In a fast-changing technology environment, America’s largest military shipbuilding company is looking to keep its customers ahead of the curve.
“In the 30 years that I’ve been doing this, I’ve never seen such a highly complex, rapidly-evolving environment,” said Chris Bishop, chief growth officer at HII’s Mission Technologies division, which also provides integrated solutions to partners in government and industry.
“Our customers are trying to figure out how to maintain their strategic decisive advantage, and it is becoming increasingly difficult for them to do that, given the near-peer threats. They’re engaging in a generational investment, especially in the modernization of command and control,” he said.
The military is challenged to find creative and innovative ways to rapidly pursue new and emerging technologies, and to integrate them into mission operations. HII is looking to help.
Bishop joined HII a little over a year ago, as part of the acquisition of Alion Science and Technology. In his role as chief growth officer, he said, he’s looking to leverage HII’s more than 100-year track record of building “the largest, most survivable platforms on Earth.”
With that as the foundation, “our entire business is focused on driving the development, maturation, adoption and integration of new technologies into mission operations,” Bishop said.
“What really makes us different is that we truly operate as an integrated whole: We cross-pollinate the kind of skills and expertise from the legacy shipbuilding side of the business over to Mission Technologies and vice versa, to offer a much broader set of national security-related solutions to our customers.”
HII also seeks to differentiate itself in the speed and agility it brings to the table.
“We’re committed to ensuring that we keep pace with the customers’ needs, because that’s the only way we’re going to maintain competitive advantage in the marketplace,” Bishop added. “And it’s the only way our customers are going to maintain their strategic advantage.”
Innovation Drives Growth
Bishop said he looks to innovation as the key driver of HII’s continued growth.
“Our strategy has been focused on technological advancement, research, science and technology engineering,” he said.
Within that broad spectrum of opportunity, he points to a number of key areas of focus.
“We are leveraging our position in artificial intelligence and machine learning, the human-machine interfaces,” he said.
HII also is focusing on the development of unmanned and autonomous systems.
“The evolving war fight is going to rely very heavily on that C5ISR being embedded in edge processing, with automation supporting all those components,” Bishop said.

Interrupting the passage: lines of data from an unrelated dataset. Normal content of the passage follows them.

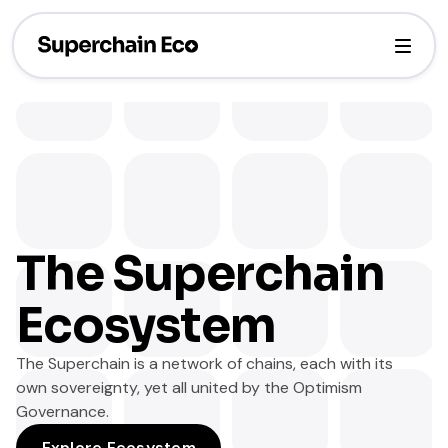
The Superchain
Ecosystem
The Superchain is a network of chains, each with its
own sovereignty, yet all united by the Optimism
Governance.
Explore Ecosystem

Overall, Bishop and the division’s leadership team are looking at ways in which HII can deliver value in the emerging digital battlefield.

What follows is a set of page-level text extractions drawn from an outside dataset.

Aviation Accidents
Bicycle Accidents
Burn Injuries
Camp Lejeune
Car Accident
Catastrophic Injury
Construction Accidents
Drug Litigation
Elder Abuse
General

“We’re focused on large-scale data processing at the edge: distilling the data, making sense of it and informing combatant commanders,” he said. “We’re also working in the integrated cross-domain arena, the networked ‘system of systems’ that’s implied in live, virtual and constructive training.”
HII already supports this in the Navy’s synthetic training environment, and is looking to expand that effort across the Defense Department.
“This is extraordinarily important when it comes to the ensuring operational readiness in the new, cross-domain war fight,” Bishop said.
The company’s business strategy is constructed around bringing these leading-edge capabilities to market, as it aims to help each of the services rapidly connect to systems and data, and improve operational efficiencies.
Role of the CGO
Bishop said he’s seen the role of the chief growth officer change in recent years across the GovCon community. While different CGOs now define their roles in different ways, he said much of his focus is on building the internal growth team’s capacity, while partnering with business leaders.
“My role is to make sure that we build the strategic growth infrastructure to ensure long-term results, not just a set of near-term targets,” he said. “I tend to focus less on the one-off opportunities and more on tactical aspects of the job, building that long-term ability to address those customers’ needs.”
This starts with organizational alignment.
“It’s about understanding our customer’s ‘true, hard problems,’ making sure that we identify and propose the right talent with the right skills to help them meet the challenges they face,” he said.
Bishop is also spearheading the division’s growth vision and collaborating with the teams to put systems in place to accelerate solutions delivery.
“I prioritize our internal bid processes, our tools, our infrastructure, to be able to operate at the needed speed and scale,” he said. “A big part of what we’re focused on right now is integrating those capabilities across a very large, industrial-strength company.”
In a complex business environment, his biggest challenge is in prioritizing the opportunities. To get it right, he looks to see where government is spending.
“If you look at the 2022 and 2023 budgets, the insights clearly show the focus around modernization, R&D, technology innovation,” he said. “We’ve got to stay focused on those target capabilities and markets.”
As a more than 30-year veteran of the GovCon space, Bishop said he draws personal satisfaction from the nature of the national security mission.
“One of the biggest things that really drives me is that we are absolutely making a difference,” he said. “You can see it almost every day in what we do — not just giving our military a competitive and decisive advantage over adversaries, but really, ultimately saving lives.”